Segment Start: Source information
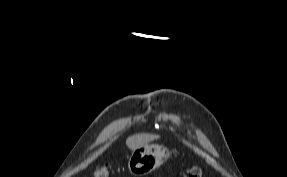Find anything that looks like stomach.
<instances>
[{
    "label": "stomach",
    "instance_id": "1",
    "mask_svg": "<svg viewBox=\"0 0 287 177\" xmlns=\"http://www.w3.org/2000/svg\"><path fill=\"white\" fill-rule=\"evenodd\" d=\"M169 150L158 144H145L133 150L128 168L136 176L147 175L161 166L168 158Z\"/></svg>",
    "mask_w": 287,
    "mask_h": 177
}]
</instances>
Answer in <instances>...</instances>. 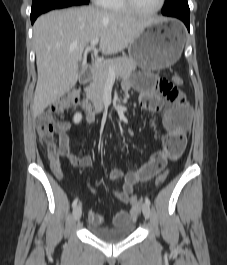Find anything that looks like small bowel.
Returning <instances> with one entry per match:
<instances>
[{"mask_svg":"<svg viewBox=\"0 0 227 265\" xmlns=\"http://www.w3.org/2000/svg\"><path fill=\"white\" fill-rule=\"evenodd\" d=\"M132 79H126L122 83V89L129 91L135 89L139 93L140 105L151 112H160L165 103L168 108L163 112L162 124L166 135L163 147L155 152L150 159L138 170L123 172L114 168L109 171L111 180L122 179L123 183L119 191L114 194L118 200L125 204L131 203V195L134 186L153 178L168 163L183 152L185 147V131L191 122V110L185 101V95L165 79H160L153 72H133ZM87 121L92 123L93 114H87ZM71 121H61L55 124L54 131L58 135V144L49 150L50 167L54 175L61 179L62 171L59 158H66L71 164L78 167H89L92 164L90 156H78L70 149L69 129ZM133 219V212L119 211L113 217L115 226L125 224ZM88 222L94 226H100L104 218L99 213L89 211Z\"/></svg>","mask_w":227,"mask_h":265,"instance_id":"1","label":"small bowel"}]
</instances>
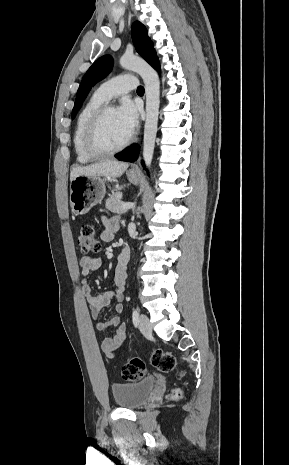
Segment End: Source information
Which lines of the records above contain the word "http"? Copy each of them.

**Result of the exercise:**
    "mask_svg": "<svg viewBox=\"0 0 287 177\" xmlns=\"http://www.w3.org/2000/svg\"><path fill=\"white\" fill-rule=\"evenodd\" d=\"M169 150L158 144H145L133 150L128 168L136 176L147 175L161 166L168 158Z\"/></svg>",
[{"mask_svg":"<svg viewBox=\"0 0 227 265\" xmlns=\"http://www.w3.org/2000/svg\"><path fill=\"white\" fill-rule=\"evenodd\" d=\"M132 79H126L122 83V89L129 91L135 89L139 93L140 105L151 112H160L165 103L168 108L163 112L162 124L166 135L163 147L155 152L150 159L138 170L123 172L114 168L109 171L111 180L122 179L123 183L119 191L114 194L118 200L125 204L131 203V195L134 186L153 178L168 163L183 152L185 147V131L191 122V110L185 101V95L165 79H160L153 72H133ZM87 121L92 123L93 114H87ZM71 121H61L55 124L54 131L58 135V144L49 150L50 167L54 175L61 179L62 171L59 158H66L71 164L78 167H89L92 164L90 156H78L70 149L69 129ZM133 219V212L119 211L113 217L115 226L125 224ZM88 222L94 226H100L104 218L99 213L89 211Z\"/></svg>","mask_w":227,"mask_h":265,"instance_id":"1","label":"small bowel"}]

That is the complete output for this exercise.